He chairs the Nominations Committee and builds an effective and complementary Board,
initiating change and planning succession on Board and Group Executive appointments.
He ensures that all Board committees are properly established, composed and operated.
Chairman ensures comprehensive induction program for new directors and update for all
directors as and when necessary.
He supports the Chief Executive in the development of strategy and more broadly, to support
and advise the Chief Executive.
He maintains accesses to senior management as is necessary and useful, but not intrude on Chief
Executives responsibilities.
He ensures that the performance of the Board, its main committees and individual directors is
formally evaluated on an annual basis.
Managing Director
The first building block of Corporate Governance to be put in place in a company is the Managing
Director. In start-ups this position is generally filled by the founder.

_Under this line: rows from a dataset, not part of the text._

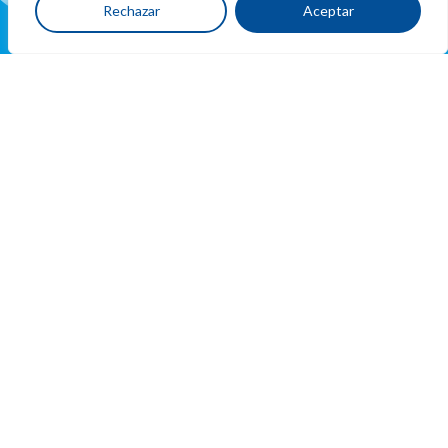
Rechazar
Aceptar
Ubicacion
y
contacto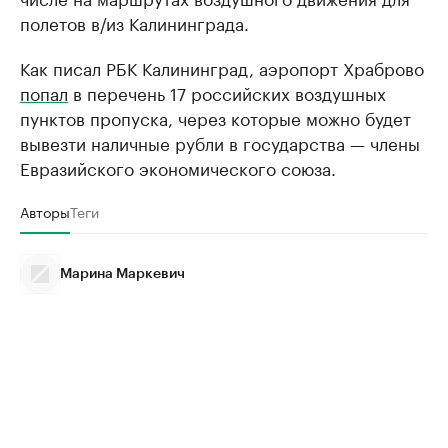
полетов в/из Калининграда.
Как писал РБК Калининград, аэропорт Храброво
попал
в перечень 17 российских воздушных
пунктов пропуска, через которые можно будет
вывезти наличные рубли в государства — члены
Евразийского экономического союза.
Авторы
Теги
Марина Маркевич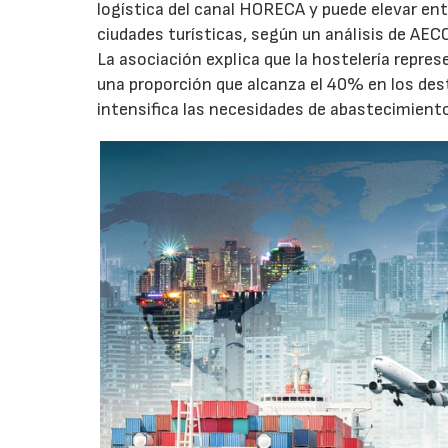
logística del canal HORECA y puede elevar en
ciudades turísticas, según un análisis de AEC
La asociación explica que la hostelería repres
una proporción que alcanza el 40% en los des
intensifica las necesidades de abastecimient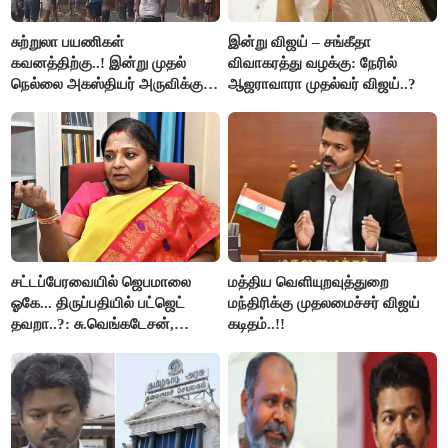
சுற்றுலா பயணிகள்
இன்று விஜய் – சங்கீதா
கவனத்திற்கு..! இன்று முதல்
விவாகரத்து வழக்கு: நேரில்
நெல்லை அகஸ்தியர் அருவிக்கு
ஆஜராவாரா முதல்வர் விஜய்..?
செல்ல தடை..!
சட்டப்பேரவையில் ஜெபமாலை
மத்திய வெளியுறவுத்துறை
ஓகே... திருப்பதியில் பட்ஜெட்
மந்திரிக்கு முதலமைச்சர் விஜய்
தவறா..?: சு.வெங்கடேசன்,
கடிதம்..!!
திருமாவளவனுக்கு தமிழிசை
கேள்வி..!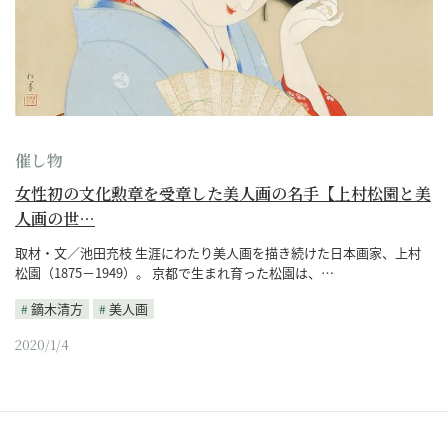
催し物
女性初の文化勲章を受章した美人画の名手【上村松園と美
人画の世…
取材・文／池田充枝 生涯にわたり美人画を描き続けた日本画家、上村
松園（1875－1949）。 京都で生まれ育った松園は、…
鏑木清方
美人画
2020/1/4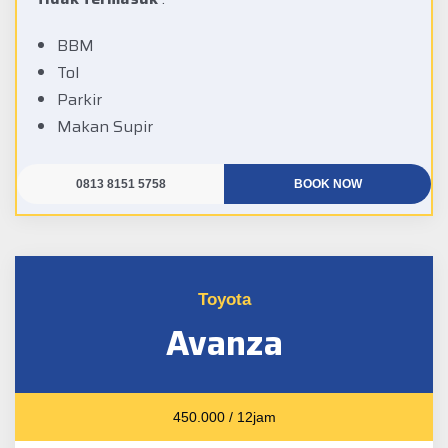
BBM
Tol
Parkir
Makan Supir
0813 8151 5758
BOOK NOW
Toyota
Avanza
450.000 / 12jam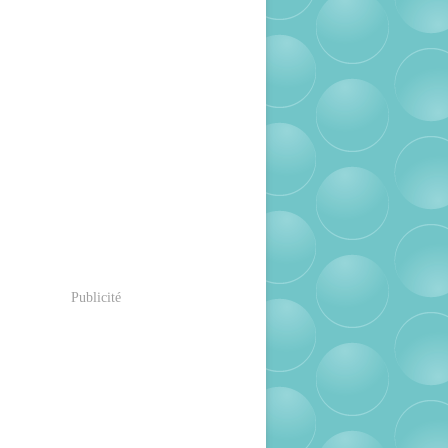
Publicité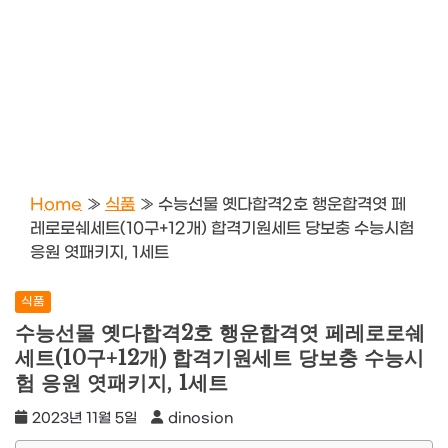
Home
»
식품
»
수능선물 옛다합격2호 행운합격엿 페
레로로쉐세트(10구+12개) 합격기원세트 당보충 수능시험
응원 엿패키지, 1세트
식품
수능선물 옛다합격2호 행운합격엿 페레로로쉐
세트(10구+12개) 합격기원세트 당보충 수능시
험 응원 엿패키지, 1세트
2023년 11월 5일
dinosion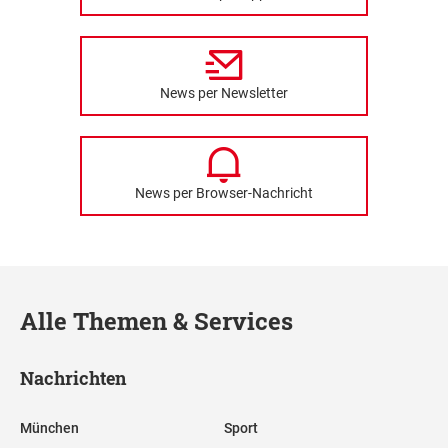
News per Newsletter
News per Browser-Nachricht
Alle Themen & Services
Nachrichten
München
Sport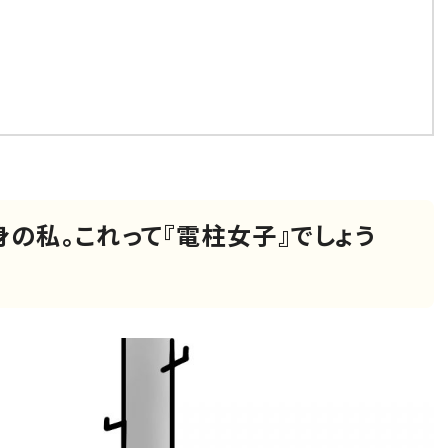
の私。これって『電柱女子』でしょう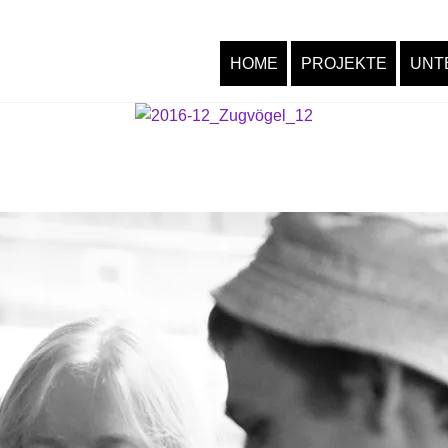
HOME
PROJEKTE
UNT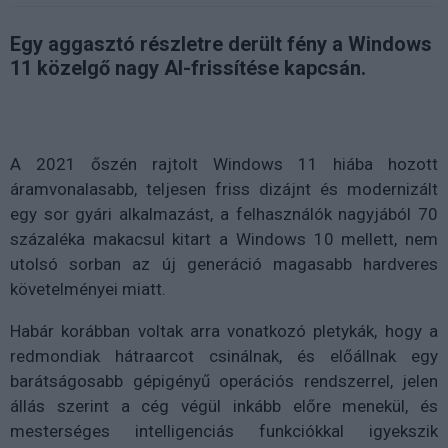
Egy aggasztó részletre derült fény a Windows
11 közelgő nagy AI-frissítése kapcsán.
A 2021 őszén rajtolt Windows 11 hiába hozott
áramvonalasabb, teljesen friss dizájnt és modernizált
egy sor gyári alkalmazást, a felhasználók nagyjából 70
százaléka makacsul kitart a Windows 10 mellett, nem
utolsó sorban az új generáció magasabb hardveres
követelményei miatt.
Habár korábban voltak arra vonatkozó pletykák, hogy a
redmondiak hátraarcot csinálnak, és előállnak egy
barátságosabb gépigényű operációs rendszerrel, jelen
állás szerint a cég végül inkább előre menekül, és
mesterséges intelligenciás funkciókkal igyekszik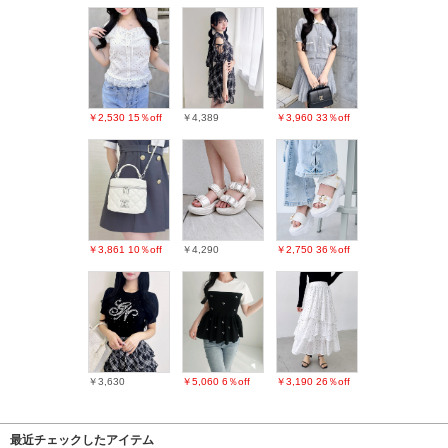
￥2,530
15％off
￥4,389
￥3,960
33％off
￥3,861
10％off
￥4,290
￥2,750
36％off
￥3,630
￥5,060
6％off
￥3,190
26％off
最近チェックしたアイテム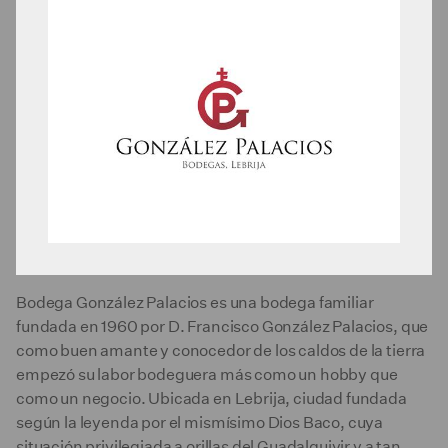
Bodega González Palacios es una bodega familiar
fundada en 1960 por D. Francisco González Palacios, que
como buen amante y conocedor de los caldos de la tierra
empezó su labor bodeguera más como un hobby que
como un negocio. Ubicada en Lebrija, ciudad fundada
según la leyenda por el mismísimo Dios Baco, cuya
situación privilegiada a orillas del Guadalquivir y a tan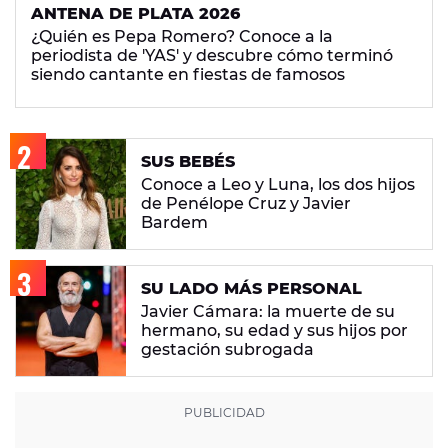
ANTENA DE PLATA 2026
¿Quién es Pepa Romero? Conoce a la
periodista de 'YAS' y descubre cómo terminó
siendo cantante en fiestas de famosos
SUS BEBÉS
Conoce a Leo y Luna, los dos hijos
de Penélope Cruz y Javier
Bardem
SU LADO MÁS PERSONAL
Javier Cámara: la muerte de su
hermano, su edad y sus hijos por
gestación subrogada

Whatever the size or nature of the company, the role of the Managing Director is to ensure that the
company achieves its strategic objectives and to provide leadership and direction to staff.
His / Her role depends on the stage of growth of the company. Typically, the scope of the role becomes
more clearly defined as the company develops and the supporting Corporate Governance framework
required is clearer. For example, one such a framework is developed, the Managing Director may
delegate some responsibilities to members of the Management Team.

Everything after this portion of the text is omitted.